Police said the right-wing extremist had received 200 to 300 letters since he was jailed after the deadly killing spree.
“He’s having the letters delivered to him once we’re gone through them,” police lawyer Christian Hatlo told broadcaster TV2.
Breivik has received two batches of letters since the recent loosening of restrictions on his contact with the outside world.
The letters include a number of bills, TV2 reports, but the broadcaster also learned that the perpetrator of the July massacre had begun reading through the many love letters and hate mail he has received from Norway and abroad.
Postal and visitation restrictions mean the police are authorized to examine his letters in advance and remove any that may be deemed harmful to the ongoing investigation.
But while much of the correspondence is of a threatening nature, Brevik also has his share of romantic admirers, as well as would-be pen friends offering religious redemption, TV2 reports.
Starting on Monday, Breivik will also be permitted to watch television, listen to the radio, and read newspapers.
Breivik is expected to be sentenced to psychiatric care after prosecutors last week declared him criminally insane. A report submitted by expert psychologists found that Breivik suffered from paranoid schizophrenia.

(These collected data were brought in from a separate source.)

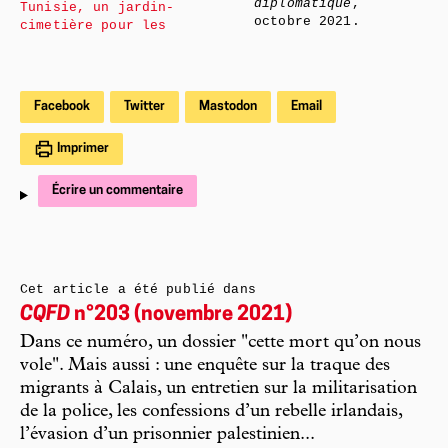
diplomatique
,
Tunisie, un jardin-
octobre 2021.
cimetière pour les
Facebook
Twitter
Mastodon
Email
Imprimer
Écrire un commentaire
Cet article a été publié dans
CQFD
n°203 (novembre 2021)
Dans ce numéro, un dossier "cette mort qu’on nous
vole". Mais aussi : une enquête sur la traque des
migrants à Calais, un entretien sur la militarisation
de la police, les confessions d’un rebelle irlandais,
l’évasion d’un prisonnier palestinien...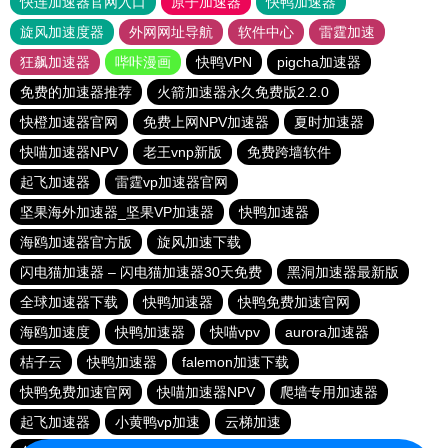
快连加速器官网入口
原子加速器
快鸭加速器
旋风加速度器
外网网址导航
软件中心
雷霆加速
狂飙加速器
哔咔漫画
快鸭VPN
pigcha加速器
免费的加速器推荐
火箭加速器永久免费版2.2.0
快橙加速器官网
免费上网NPV加速器
夏时加速器
快喵加速器NPV
老王vnp新版
免费跨墙软件
起飞加速器
雷霆vp加速器官网
坚果海外加速器_坚果VP加速器
快鸭加速器
海鸥加速器官方版
旋风加速下载
闪电猫加速器 – 闪电猫加速器30天免费
黑洞加速器最新版
全球加速器下载
快鸭加速器
快鸭免费加速官网
海鸥加速度
快鸭加速器
快喵vpv
aurora加速器
桔子云
快鸭加速器
falemon加速下载
快鸭免费加速官网
快喵加速器NPV
爬墙专用加速器
起飞加速器
小黄鸭vp加速
云梯加速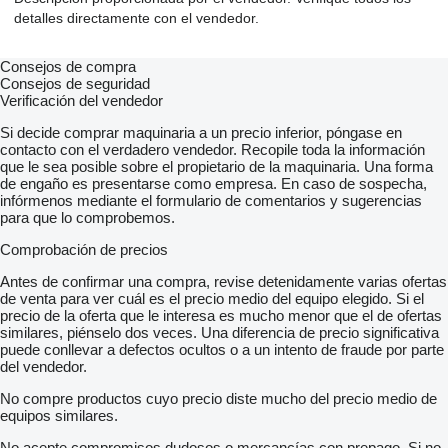
detalles directamente con el vendedor.
Consejos de compra
Consejos de seguridad
Verificación del vendedor
Si decide comprar maquinaria a un precio inferior, póngase en
contacto con el verdadero vendedor. Recopile toda la información
que le sea posible sobre el propietario de la maquinaria. Una forma
de engaño es presentarse como empresa. En caso de sospecha,
infórmenos mediante el formulario de comentarios y sugerencias
para que lo comprobemos.
Comprobación de precios
Antes de confirmar una compra, revise detenidamente varias ofertas
de venta para ver cuál es el precio medio del equipo elegido. Si el
precio de la oferta que le interesa es mucho menor que el de ofertas
similares, piénselo dos veces. Una diferencia de precio significativa
puede conllevar a defectos ocultos o a un intento de fraude por parte
del vendedor.
No compre productos cuyo precio diste mucho del precio medio de
equipos similares.
No acepte compromisos dudosos o mercancías con prepago. Si no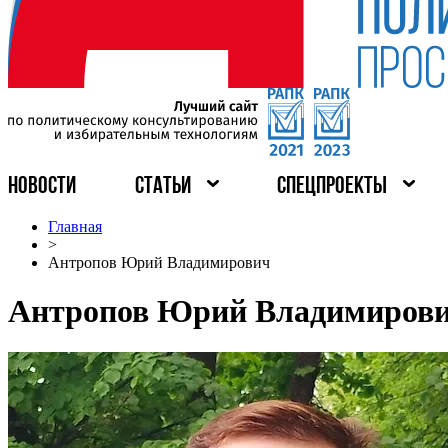
НОВОСТИ
СТАТЬИ
СПЕЦПРОЕКТЫ
Главная
>
Антропов Юрий Владимирович
Антропов Юрий Владимиров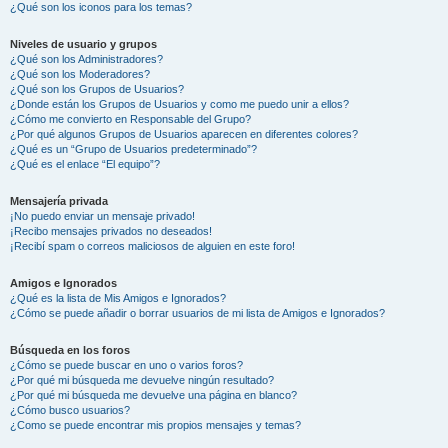
¿Qué son los iconos para los temas?
Niveles de usuario y grupos
¿Qué son los Administradores?
¿Qué son los Moderadores?
¿Qué son los Grupos de Usuarios?
¿Donde están los Grupos de Usuarios y como me puedo unir a ellos?
¿Cómo me convierto en Responsable del Grupo?
¿Por qué algunos Grupos de Usuarios aparecen en diferentes colores?
¿Qué es un “Grupo de Usuarios predeterminado”?
¿Qué es el enlace “El equipo”?
Mensajería privada
¡No puedo enviar un mensaje privado!
¡Recibo mensajes privados no deseados!
¡Recibí spam o correos maliciosos de alguien en este foro!
Amigos e Ignorados
¿Qué es la lista de Mis Amigos e Ignorados?
¿Cómo se puede añadir o borrar usuarios de mi lista de Amigos e Ignorados?
Búsqueda en los foros
¿Cómo se puede buscar en uno o varios foros?
¿Por qué mi búsqueda me devuelve ningún resultado?
¿Por qué mi búsqueda me devuelve una página en blanco?
¿Cómo busco usuarios?
¿Como se puede encontrar mis propios mensajes y temas?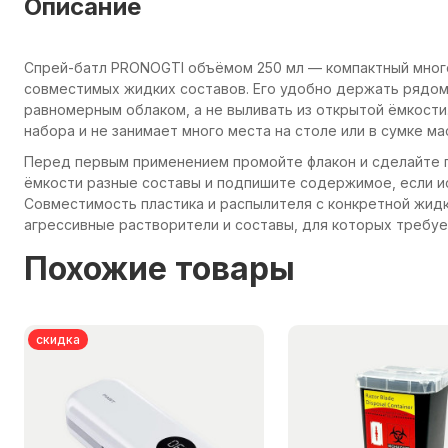
Описание
Спрей-батл PRONOGTI объёмом 250 мл — компактный мног
совместимых жидких составов. Его удобно держать рядом 
равномерным облаком, а не выливать из открытой ёмкост
набора и не занимает много места на столе или в сумке ма
Перед первым применением промойте флакон и сделайте 
ёмкости разные составы и подпишите содержимое, если и
Совместимость пластика и распылителя с конкретной жидк
агрессивные растворители и составы, для которых требуе
Похожие товары
скидка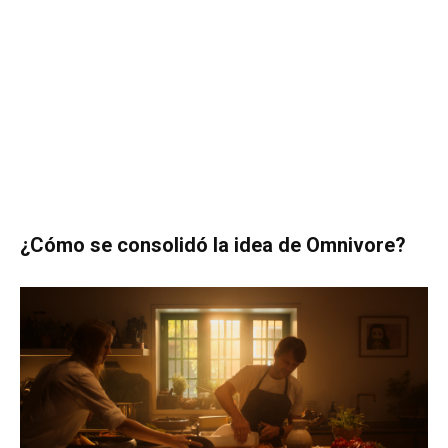
¿Cómo se consolidó la idea de Omnivore?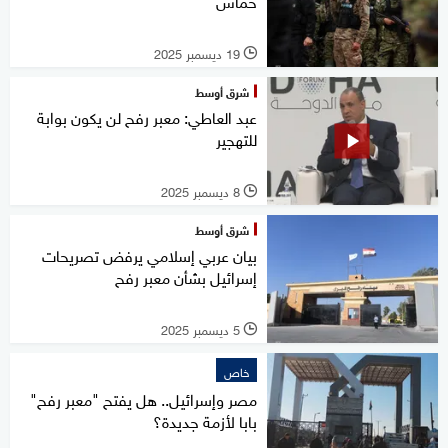
حماس"
19 ديسمبر 2025
l
شرق أوسط
عبد العاطي: معبر رفح لن يكون بوابة
للتهجير
8 ديسمبر 2025
l
شرق أوسط
بيان عربي إسلامي يرفض تصريحات
إسرائيل بشأن معبر رفح
5 ديسمبر 2025
l
خاص
مصر وإسرائيل.. هل يفتح "معبر رفح"
بابا لأزمة جديدة؟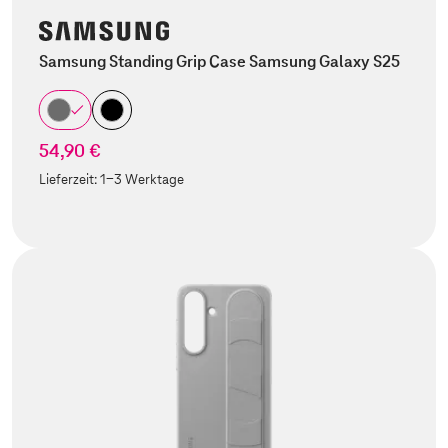
Samsung Standing Grip Case Samsung Galaxy S25
54,90 €
Lieferzeit:
1-3 Werktage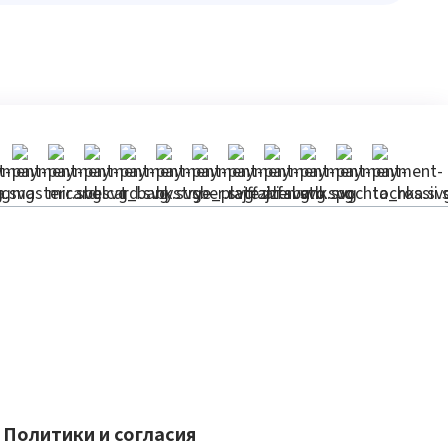
Политики и согласия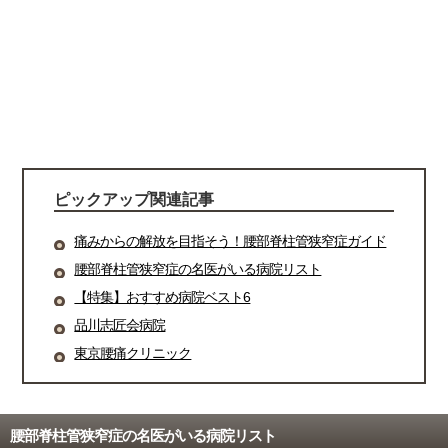
ピックアップ関連記事
痛みからの解放を目指そう！腰部脊柱管狭窄症ガイド
腰部脊柱管狭窄症の名医がいる病院リスト
【特集】おすすめ病院ベスト6
品川志匠会病院
東京腰痛クリニック
腰部脊柱管狭窄症の名医がいる病院リスト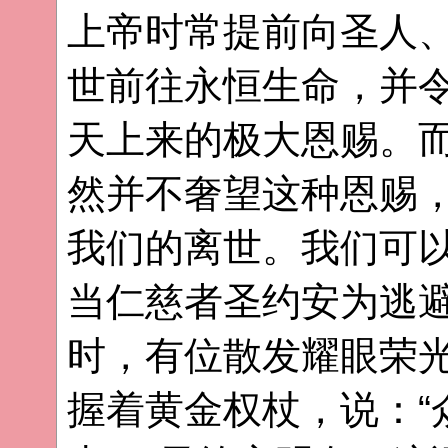
上帝时常提前向圣人
世前往永恒生命，并
天上来的极大恩赐。
然并不奢望这种恩赐
我们的离世。我们可
当仁慈者圣约安为逃
时，有位散发耀眼荣
握着黄金权杖，说：“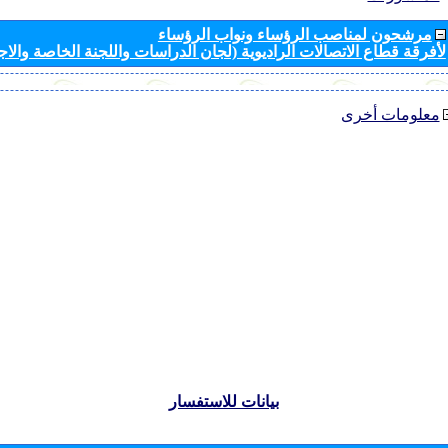
مرشحون لمناصب الرؤساء ونواب الرؤساء
لأفرقة قطاع الاتصالات الراديوية (لجان الدراسات واللجنة الخاصة والا
معلومات أخرى
بيانات للاستفسار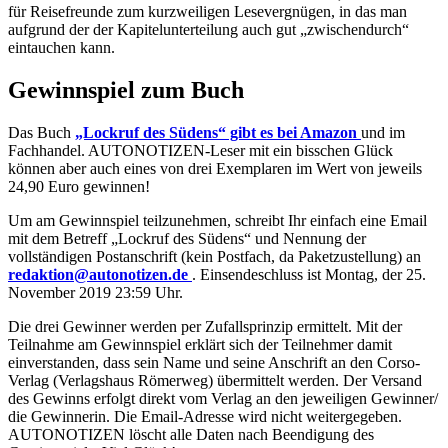
für Reisefreunde zum kurzweiligen Lesevergnügen, in das man
aufgrund der der Kapitelunterteilung auch gut „zwischendurch“
eintauchen kann.
Gewinnspiel zum Buch
Das Buch
„Lockruf des Südens“ gibt es bei Amazon
und im
Fachhandel. AUTONOTIZEN-Leser mit ein bisschen Glück
können aber auch eines von drei Exemplaren im Wert von jeweils
24,90 Euro gewinnen!
Um am Gewinnspiel teilzunehmen, schreibt Ihr einfach eine Email
mit dem Betreff „Lockruf des Südens“ und Nennung der
vollständigen Postanschrift (kein Postfach, da Paketzustellung) an
redaktion@autonotizen.de
. Einsendeschluss ist Montag, der 25.
November 2019 23:59 Uhr.
Die drei Gewinner werden per Zufallsprinzip ermittelt. Mit der
Teilnahme am Gewinnspiel erklärt sich der Teilnehmer damit
einverstanden, dass sein Name und seine Anschrift an den Corso-
Verlag (Verlagshaus Römerweg) übermittelt werden. Der Versand
des Gewinns erfolgt direkt vom Verlag an den jeweiligen Gewinner/
die Gewinnerin. Die Email-Adresse wird nicht weitergegeben.
AUTONOTIZEN löscht alle Daten nach Beendigung des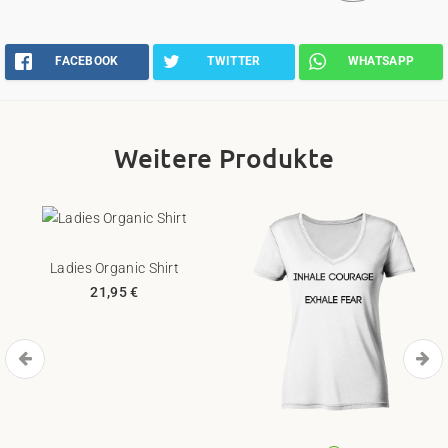
FACEBOOK
TWITTER
WHATSAPP
Weitere Produkte
Ladies Organic Shirt
21,95 €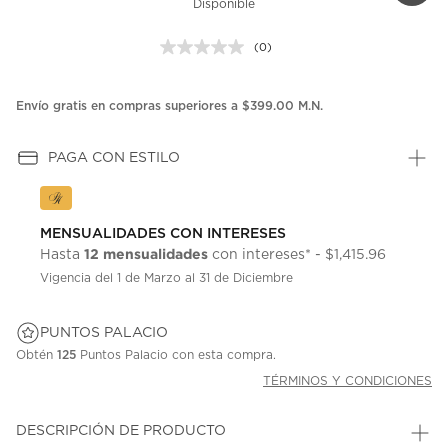
Disponible
(0)
Sin
puntuación.
Enlace
en
Envío gratis en compras superiores a $399.00 M.N.
la
misma
página.
PAGA CON ESTILO
MENSUALIDADES CON INTERESES
12 mensualidades
Hasta
con intereses* - $1,415.96
Vigencia del 1 de Marzo al 31 de Diciembre
PUNTOS PALACIO
Obtén
125
Puntos Palacio con esta compra.
TÉRMINOS Y CONDICIONES
DESCRIPCIÓN DE PRODUCTO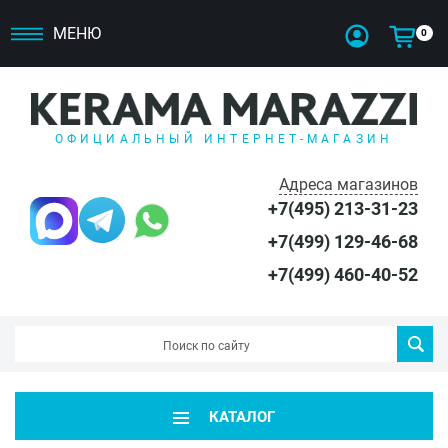
МЕНЮ
0
ОФИЦИАЛЬНЫЙ ИНТЕРНЕТ-МАГАЗИН
Адреса магазинов
+7(495) 213-31-23
+7(499) 129-46-68
+7(499) 460-40-52
КАТАЛОГ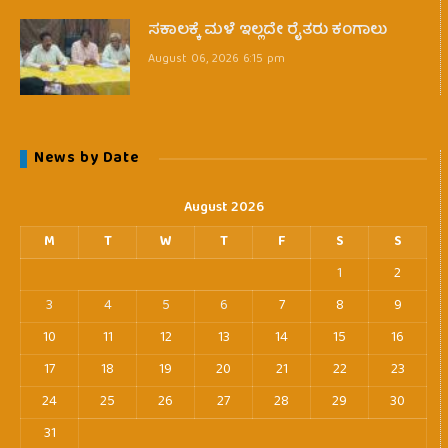
ಸಕಾಲಕ್ಕೆ ಮಳೆ ಇಲ್ಲದೇ ರೈತರು ಕಂಗಾಲು
August 06, 2026 6:15 pm
News by Date
August 2026
M
T
W
T
F
S
S
1
2
3
4
5
6
7
8
9
10
11
12
13
14
15
16
17
18
19
20
21
22
23
24
25
26
27
28
29
30
31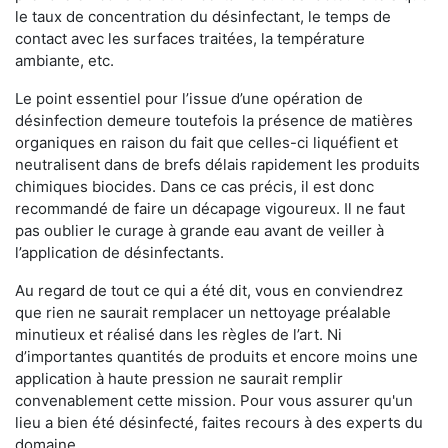
le taux de concentration du désinfectant, le temps de
contact avec les surfaces traitées, la température
ambiante, etc.
Le point essentiel pour l’issue d’une opération de
désinfection demeure toutefois la présence de matières
organiques en raison du fait que celles-ci liquéfient et
neutralisent dans de brefs délais rapidement les produits
chimiques biocides. Dans ce cas précis, il est donc
recommandé de faire un décapage vigoureux. Il ne faut
pas oublier le curage à grande eau avant de veiller à
l’application de désinfectants.
Au regard de tout ce qui a été dit, vous en conviendrez
que rien ne saurait remplacer un nettoyage préalable
minutieux et réalisé dans les règles de l’art. Ni
d’importantes quantités de produits et encore moins une
application à haute pression ne saurait remplir
convenablement cette mission. Pour vous assurer qu'un
lieu a bien été désinfecté, faites recours à des experts du
domaine.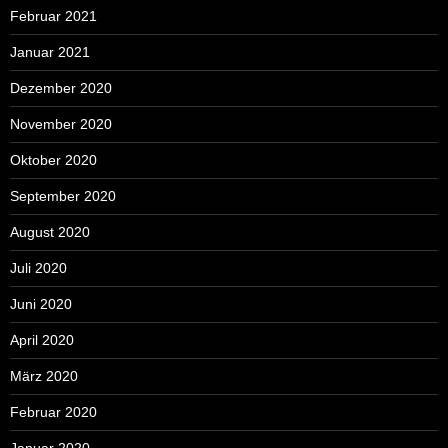
Februar 2021
Januar 2021
Dezember 2020
November 2020
Oktober 2020
September 2020
August 2020
Juli 2020
Juni 2020
April 2020
März 2020
Februar 2020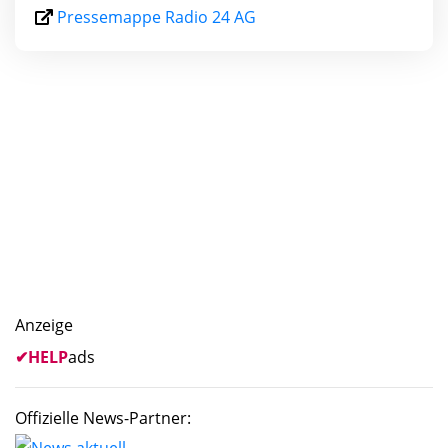
Pressemappe Radio 24 AG
Anzeige
✔
HELP
ads
Offizielle News-Partner: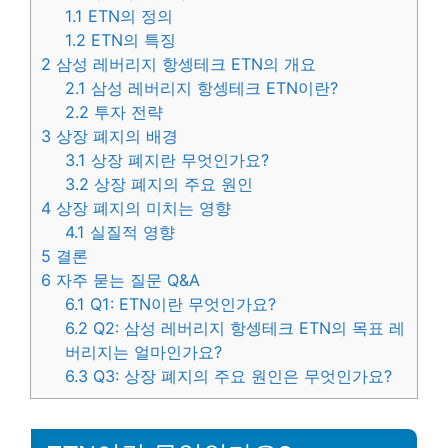
1.1
ETN의 정의
1.2
ETN의 특징
2
삼성 레버리지 항셍테크 ETN의 개요
2.1
삼성 레버리지 항셍테크 ETN이란?
2.2
투자 전략
3
상장 폐지의 배경
3.1
상장 폐지란 무엇인가요?
3.2
상장 폐지의 주요 원인
4
상장 폐지의 미치는 영향
4.1
실질적 영향
5
결론
6
자주 묻는 질문 Q&A
6.1
Q1: ETN이란 무엇인가요?
6.2
Q2: 삼성 레버리지 항셍테크 ETN의 목표 레
버리지는 얼마인가요?
6.3
Q3: 상장 폐지의 주요 원인은 무엇인가요?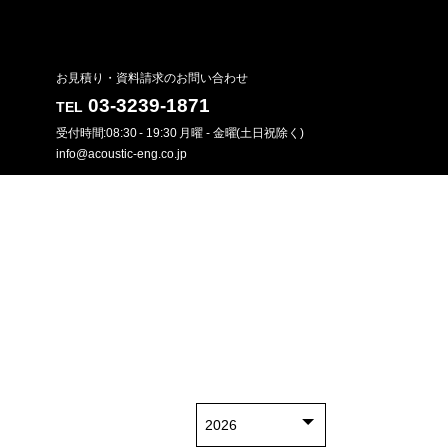
お見積り・資料請求のお問い合わせ
03-3239-1871
TEL
受付時間:08:30 - 19:30 月曜 - 金曜(土日祝除く)
info@acoustic-eng.co.jp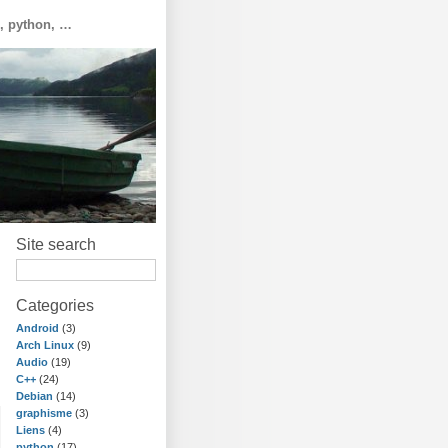
o, python, …
Site search
Categories
Android
(3)
Arch Linux
(9)
Audio
(19)
C++
(24)
Debian
(14)
graphisme
(3)
Liens
(4)
python
(17)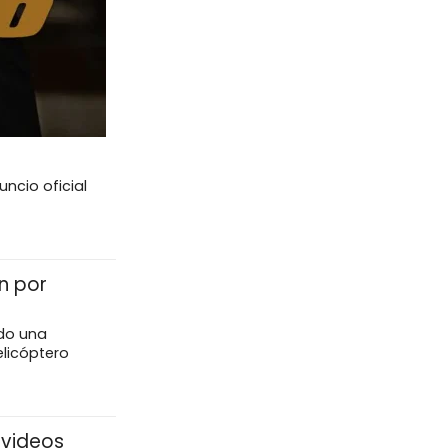
ncio oficial
n por
do una
elicóptero
 videos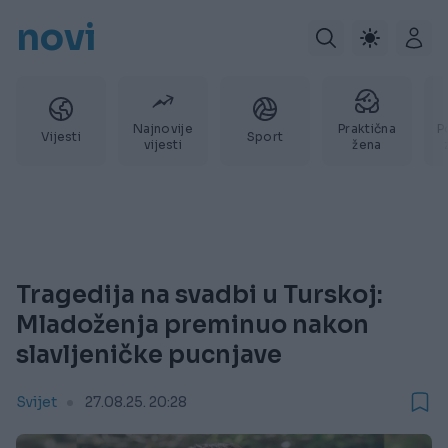
novi
Najnovije
Praktična
P
Vijesti
Sport
vijesti
žena
Tragedija na svadbi u Turskoj:
Mladoženja preminuo nakon
slavljeničke pucnjave
Svijet
27.08.25. 20:28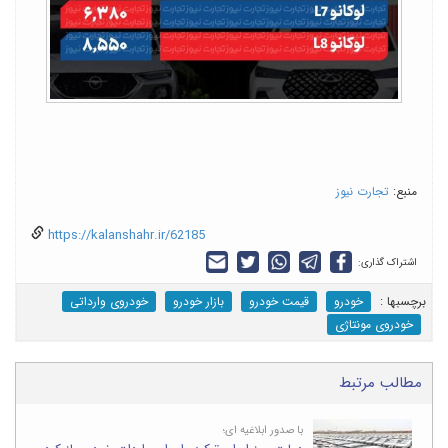
منبع:
تجارت نیوز
https://kalanshahr.ir/62185
اشتراک گذاری:
برچسب‎ها :
خودرو
قیمت خودرو
بازار خودرو
خودروی وارداتی
خودروی مونتاژی
مطالب مرتبط
با صدور ابلاغیه ای؛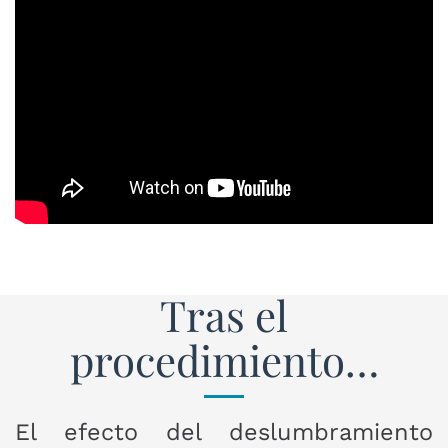
Tras el
procedimiento…
El efecto del deslumbramiento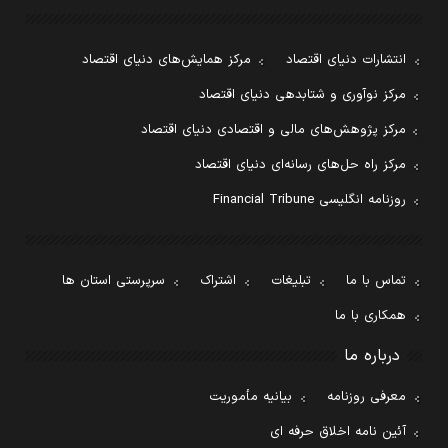
انتشارات دنیای اقتصاد
مرکز همایش‌های دنیای اقتصاد
مرکز نوآوری و شتابدهی دنیای اقتصاد
مرکز پژوهش‌های مالی و اقتصادی دنیای اقتصاد
مرکز راه حل‌های رسانه‌ای دنیای اقتصاد
روزنامه انگلیسی Financial Tribune
تماس با ما
تبلیغات
اشتراک
سرپرستی استان ها
همکاری با ما
درباره ما
معرفی روزنامه
بیانیه مأموریت
آئین نامه اخلاق حرفه ای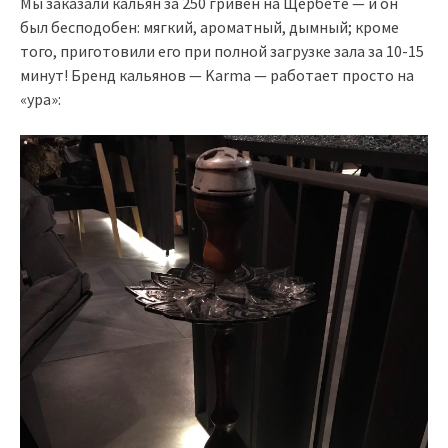
Мы заказали кальян за 250 гривен на Щербете — и он
был бесподобен: мягкий, ароматный, дымный; кроме
того, приготовили его при полной загрузке зала за 10-15
минут! Бренд кальянов — Karma — работает просто на
«ура»: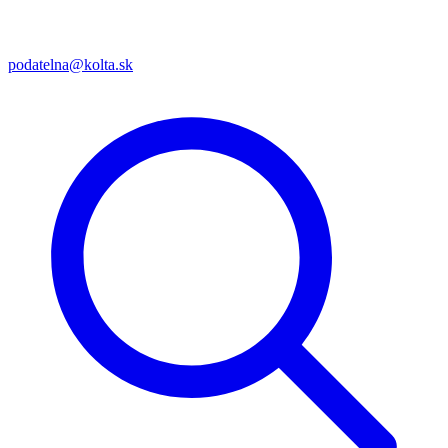
podatelna@kolta.sk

The controversial findings have divided opinion. Writing in newspaper Dagens Nyheter on Wednesday, Swedish professor of psychiatry Johan Cullberg described the report as “objectionable, unprofessional, and lacking in imagination.”
Breivik’s dual attacks primarily targeted Norway’s Labour Party, a group he said promoted the multiculturalism he despised.
A car bomb outside government buildings in Oslo killed eight people before Breivik gunned down a further 69 on the nearby island of Utøya, where members of the Labour Party’s youth wing were attending a summer camp.